La détérioration préoccupante de la situation sécuritaire dans la province du Sud-Kivu, dans l’est de la République démocratique du Congo, a été au centre d’une rencontre tenue lundi 12 janvier 2026 à Kinshasa entre le ministre de l’Intégration régionale, Floribert Anzuluni, et le ministre de l’Urbanisme et Habitat, Alexis Gisaro.
Originaires de cette province durement éprouvée par les conflits armés, les deux membres du Gouvernement ont échangé sur les causes profondes de l’instabilité et les pistes de solutions pour restaurer la paix et la cohésion sociale.

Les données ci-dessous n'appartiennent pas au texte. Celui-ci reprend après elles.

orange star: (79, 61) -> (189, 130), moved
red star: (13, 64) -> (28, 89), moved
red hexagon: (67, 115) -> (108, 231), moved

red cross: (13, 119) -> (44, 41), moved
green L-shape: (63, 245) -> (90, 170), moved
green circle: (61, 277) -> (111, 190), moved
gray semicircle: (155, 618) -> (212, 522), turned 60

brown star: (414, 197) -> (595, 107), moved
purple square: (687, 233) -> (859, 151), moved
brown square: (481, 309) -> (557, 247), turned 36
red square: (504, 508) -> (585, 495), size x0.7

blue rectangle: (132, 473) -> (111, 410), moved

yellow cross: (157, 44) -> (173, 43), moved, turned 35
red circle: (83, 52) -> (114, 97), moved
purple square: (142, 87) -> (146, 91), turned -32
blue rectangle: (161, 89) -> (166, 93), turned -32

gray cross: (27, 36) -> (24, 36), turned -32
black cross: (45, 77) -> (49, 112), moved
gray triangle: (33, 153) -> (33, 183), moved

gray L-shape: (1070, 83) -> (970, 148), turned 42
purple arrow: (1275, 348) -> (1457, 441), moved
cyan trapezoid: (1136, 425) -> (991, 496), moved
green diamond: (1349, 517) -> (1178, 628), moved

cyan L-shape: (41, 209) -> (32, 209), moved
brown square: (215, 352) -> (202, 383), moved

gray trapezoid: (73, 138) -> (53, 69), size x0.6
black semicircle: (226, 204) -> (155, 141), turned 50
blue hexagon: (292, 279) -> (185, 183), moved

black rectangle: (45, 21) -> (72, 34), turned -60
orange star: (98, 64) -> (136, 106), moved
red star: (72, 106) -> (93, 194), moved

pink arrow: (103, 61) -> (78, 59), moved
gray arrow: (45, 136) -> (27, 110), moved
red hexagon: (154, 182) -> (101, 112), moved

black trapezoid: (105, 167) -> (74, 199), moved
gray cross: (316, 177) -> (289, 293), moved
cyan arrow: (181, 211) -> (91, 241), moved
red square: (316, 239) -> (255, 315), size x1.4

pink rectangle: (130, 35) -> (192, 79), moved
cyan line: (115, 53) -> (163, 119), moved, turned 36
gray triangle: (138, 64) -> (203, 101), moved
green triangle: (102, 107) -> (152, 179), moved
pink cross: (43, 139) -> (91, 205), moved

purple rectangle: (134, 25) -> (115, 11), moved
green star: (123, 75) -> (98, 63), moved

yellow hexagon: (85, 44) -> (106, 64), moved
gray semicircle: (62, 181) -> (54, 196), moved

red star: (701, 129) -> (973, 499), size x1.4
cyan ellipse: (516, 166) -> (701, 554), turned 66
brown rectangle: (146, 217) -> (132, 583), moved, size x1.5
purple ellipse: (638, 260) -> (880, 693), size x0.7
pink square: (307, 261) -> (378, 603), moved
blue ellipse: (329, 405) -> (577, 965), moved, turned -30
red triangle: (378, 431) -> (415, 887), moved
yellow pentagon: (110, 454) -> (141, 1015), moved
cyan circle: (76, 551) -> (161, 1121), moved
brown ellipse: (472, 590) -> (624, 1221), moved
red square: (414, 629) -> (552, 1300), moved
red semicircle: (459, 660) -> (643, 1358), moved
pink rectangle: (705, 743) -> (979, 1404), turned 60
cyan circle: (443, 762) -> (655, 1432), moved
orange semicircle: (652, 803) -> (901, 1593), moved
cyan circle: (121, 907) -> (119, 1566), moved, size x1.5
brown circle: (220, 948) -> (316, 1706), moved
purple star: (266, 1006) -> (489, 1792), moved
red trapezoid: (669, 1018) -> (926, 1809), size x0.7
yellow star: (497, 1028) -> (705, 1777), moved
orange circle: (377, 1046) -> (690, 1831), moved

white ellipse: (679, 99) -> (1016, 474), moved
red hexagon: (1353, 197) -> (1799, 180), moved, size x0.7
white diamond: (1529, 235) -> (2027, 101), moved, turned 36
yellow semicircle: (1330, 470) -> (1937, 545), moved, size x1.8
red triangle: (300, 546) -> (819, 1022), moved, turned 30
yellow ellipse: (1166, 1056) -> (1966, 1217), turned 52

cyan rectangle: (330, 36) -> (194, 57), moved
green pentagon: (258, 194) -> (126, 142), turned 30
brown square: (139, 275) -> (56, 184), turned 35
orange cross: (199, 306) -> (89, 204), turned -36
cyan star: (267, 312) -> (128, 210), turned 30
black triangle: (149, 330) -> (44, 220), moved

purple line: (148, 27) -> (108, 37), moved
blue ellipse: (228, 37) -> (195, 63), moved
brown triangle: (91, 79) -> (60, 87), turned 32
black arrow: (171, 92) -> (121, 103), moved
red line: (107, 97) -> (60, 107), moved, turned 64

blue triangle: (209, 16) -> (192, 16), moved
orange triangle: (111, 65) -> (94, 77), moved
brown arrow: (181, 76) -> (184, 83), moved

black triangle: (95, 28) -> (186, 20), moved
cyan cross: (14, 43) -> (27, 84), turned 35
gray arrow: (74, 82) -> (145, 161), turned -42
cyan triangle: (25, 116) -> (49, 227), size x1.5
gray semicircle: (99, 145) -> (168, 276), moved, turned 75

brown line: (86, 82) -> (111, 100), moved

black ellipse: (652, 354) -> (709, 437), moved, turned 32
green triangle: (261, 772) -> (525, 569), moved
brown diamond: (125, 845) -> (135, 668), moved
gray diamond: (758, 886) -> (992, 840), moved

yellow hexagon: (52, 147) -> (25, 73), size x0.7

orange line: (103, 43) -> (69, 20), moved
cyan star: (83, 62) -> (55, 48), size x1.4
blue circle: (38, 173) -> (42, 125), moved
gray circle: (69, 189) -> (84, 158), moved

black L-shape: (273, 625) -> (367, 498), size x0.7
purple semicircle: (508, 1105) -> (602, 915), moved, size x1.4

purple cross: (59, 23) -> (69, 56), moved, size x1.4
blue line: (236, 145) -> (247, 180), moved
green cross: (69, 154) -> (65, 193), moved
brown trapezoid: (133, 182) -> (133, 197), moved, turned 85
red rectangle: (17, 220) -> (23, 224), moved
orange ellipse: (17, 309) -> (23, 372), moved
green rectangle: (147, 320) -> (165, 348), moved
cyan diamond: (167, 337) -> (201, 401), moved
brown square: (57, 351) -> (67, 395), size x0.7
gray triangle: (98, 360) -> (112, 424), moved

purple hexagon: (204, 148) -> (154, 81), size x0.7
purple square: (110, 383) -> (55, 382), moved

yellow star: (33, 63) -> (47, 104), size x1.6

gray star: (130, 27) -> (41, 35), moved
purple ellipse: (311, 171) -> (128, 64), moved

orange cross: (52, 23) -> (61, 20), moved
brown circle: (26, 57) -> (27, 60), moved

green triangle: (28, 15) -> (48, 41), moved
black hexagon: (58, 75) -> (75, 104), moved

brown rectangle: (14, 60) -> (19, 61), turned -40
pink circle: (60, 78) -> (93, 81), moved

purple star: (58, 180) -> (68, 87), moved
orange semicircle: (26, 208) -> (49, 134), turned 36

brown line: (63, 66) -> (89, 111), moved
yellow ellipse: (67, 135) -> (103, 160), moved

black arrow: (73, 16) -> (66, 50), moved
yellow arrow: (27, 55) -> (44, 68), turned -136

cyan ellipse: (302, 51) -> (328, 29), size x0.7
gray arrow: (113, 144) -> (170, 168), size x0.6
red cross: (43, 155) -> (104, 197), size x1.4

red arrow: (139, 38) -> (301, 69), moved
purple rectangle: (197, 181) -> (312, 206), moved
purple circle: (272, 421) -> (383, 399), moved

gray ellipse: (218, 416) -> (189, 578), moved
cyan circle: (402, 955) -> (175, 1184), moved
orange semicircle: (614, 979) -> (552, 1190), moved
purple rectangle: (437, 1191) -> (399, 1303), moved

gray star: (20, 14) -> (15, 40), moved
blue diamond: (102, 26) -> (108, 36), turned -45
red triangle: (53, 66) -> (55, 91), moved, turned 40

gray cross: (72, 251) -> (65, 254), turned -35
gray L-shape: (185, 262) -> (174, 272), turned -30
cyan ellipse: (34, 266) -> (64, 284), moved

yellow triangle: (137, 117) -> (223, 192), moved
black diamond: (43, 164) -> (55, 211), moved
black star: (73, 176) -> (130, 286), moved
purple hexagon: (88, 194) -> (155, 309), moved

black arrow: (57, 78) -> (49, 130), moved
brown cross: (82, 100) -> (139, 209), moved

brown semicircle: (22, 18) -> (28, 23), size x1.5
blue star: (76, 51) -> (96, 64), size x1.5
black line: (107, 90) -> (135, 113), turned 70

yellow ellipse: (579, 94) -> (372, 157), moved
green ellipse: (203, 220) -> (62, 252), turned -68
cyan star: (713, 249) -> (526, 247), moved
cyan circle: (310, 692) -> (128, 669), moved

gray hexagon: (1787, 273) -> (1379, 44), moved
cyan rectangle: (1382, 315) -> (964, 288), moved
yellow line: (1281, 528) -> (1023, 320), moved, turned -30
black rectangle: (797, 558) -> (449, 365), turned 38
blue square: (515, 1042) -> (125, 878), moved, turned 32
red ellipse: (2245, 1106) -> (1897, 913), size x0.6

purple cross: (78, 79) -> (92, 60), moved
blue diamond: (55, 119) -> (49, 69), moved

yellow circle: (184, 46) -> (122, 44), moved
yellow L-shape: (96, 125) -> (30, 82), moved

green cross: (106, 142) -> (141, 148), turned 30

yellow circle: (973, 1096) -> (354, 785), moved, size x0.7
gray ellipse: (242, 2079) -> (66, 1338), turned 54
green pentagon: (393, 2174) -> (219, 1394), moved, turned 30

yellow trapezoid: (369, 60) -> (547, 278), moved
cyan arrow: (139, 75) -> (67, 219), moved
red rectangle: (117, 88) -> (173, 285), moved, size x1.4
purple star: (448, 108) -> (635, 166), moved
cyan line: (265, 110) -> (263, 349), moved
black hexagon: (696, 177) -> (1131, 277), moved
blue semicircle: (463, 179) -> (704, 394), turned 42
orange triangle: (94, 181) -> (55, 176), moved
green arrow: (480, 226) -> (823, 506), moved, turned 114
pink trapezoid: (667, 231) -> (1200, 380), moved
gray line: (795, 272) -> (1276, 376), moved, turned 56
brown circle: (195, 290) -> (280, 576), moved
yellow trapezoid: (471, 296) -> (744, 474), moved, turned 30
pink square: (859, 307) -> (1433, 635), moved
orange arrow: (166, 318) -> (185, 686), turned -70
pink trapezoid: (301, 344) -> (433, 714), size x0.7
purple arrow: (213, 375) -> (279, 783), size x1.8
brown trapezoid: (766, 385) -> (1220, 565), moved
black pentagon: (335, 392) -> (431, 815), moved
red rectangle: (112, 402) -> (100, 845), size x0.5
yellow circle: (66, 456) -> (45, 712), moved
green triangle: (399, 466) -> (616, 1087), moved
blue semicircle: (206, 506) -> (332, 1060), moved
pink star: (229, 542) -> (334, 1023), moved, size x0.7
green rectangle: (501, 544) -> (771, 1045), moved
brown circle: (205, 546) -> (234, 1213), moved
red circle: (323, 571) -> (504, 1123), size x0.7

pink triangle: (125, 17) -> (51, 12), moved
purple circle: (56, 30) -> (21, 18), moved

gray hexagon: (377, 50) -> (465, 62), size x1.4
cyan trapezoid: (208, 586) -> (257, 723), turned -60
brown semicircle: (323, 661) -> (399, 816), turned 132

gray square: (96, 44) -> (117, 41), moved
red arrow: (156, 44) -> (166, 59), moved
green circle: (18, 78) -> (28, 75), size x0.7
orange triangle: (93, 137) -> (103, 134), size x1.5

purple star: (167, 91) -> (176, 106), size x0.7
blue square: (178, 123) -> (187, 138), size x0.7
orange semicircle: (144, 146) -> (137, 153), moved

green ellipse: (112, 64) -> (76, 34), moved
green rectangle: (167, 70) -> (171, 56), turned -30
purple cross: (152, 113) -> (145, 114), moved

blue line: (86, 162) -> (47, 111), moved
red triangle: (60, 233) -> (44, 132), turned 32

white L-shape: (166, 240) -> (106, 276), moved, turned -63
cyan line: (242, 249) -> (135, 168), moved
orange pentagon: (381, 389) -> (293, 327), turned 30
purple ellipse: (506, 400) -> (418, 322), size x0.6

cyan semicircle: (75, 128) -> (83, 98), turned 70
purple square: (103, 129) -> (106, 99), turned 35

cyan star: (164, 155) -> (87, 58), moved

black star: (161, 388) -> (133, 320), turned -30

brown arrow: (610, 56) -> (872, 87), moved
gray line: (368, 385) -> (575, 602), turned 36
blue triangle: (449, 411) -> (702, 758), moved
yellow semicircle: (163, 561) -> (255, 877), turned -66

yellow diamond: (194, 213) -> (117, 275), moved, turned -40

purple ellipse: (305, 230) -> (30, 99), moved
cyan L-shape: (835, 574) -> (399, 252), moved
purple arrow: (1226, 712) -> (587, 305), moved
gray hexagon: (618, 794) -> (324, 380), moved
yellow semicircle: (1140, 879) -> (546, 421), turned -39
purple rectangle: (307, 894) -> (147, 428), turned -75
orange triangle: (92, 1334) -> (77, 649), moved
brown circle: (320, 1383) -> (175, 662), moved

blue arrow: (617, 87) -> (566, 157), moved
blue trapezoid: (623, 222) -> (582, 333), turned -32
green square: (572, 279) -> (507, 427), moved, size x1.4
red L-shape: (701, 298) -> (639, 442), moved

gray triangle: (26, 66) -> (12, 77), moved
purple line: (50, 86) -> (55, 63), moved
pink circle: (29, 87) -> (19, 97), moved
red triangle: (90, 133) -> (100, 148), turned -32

Une situation sécuritaire en constante dégradation
Au cours de leurs échanges, les deux ministres ont analysé l’impact de la guerre d’agression attribuée au Rwanda dans l’est du pays, un conflit qui continue d’alimenter l’insécurité, les déplacements massifs des populations et la fragilisation du tissu social au Sud-Kivu.
Ils ont également évoqué la montée inquiétante des tensions communautaires, exacerbées par la persistance des violences armées et la manipulation des identités, mettant en garde contre les risques de divisions internes et de tribalisme.
« L’idée était de discuter et de voir comment, ensemble, nous pouvons agir de commun accord pour aider à améliorer la situation », a expliqué le ministre Floribert Anzuluni, soulignant que la dégradation sécuritaire actuelle est avant tout la conséquence directe de la guerre que subit la RDC depuis plusieurs années.
Un appel à l’unité et à la responsabilité des leaders politiques
Face à cette situation, Floribert Anzuluni et Alexis Gisaro ont lancé un appel clair à la cohésion des leaders politiques, institutionnels et communautaires.
Pour eux, le rétablissement de la paix durable passe par une mobilisation collective, au-delà des clivages politiques et communautaires, afin de renforcer l’unité nationale et la solidarité entre les Congolais.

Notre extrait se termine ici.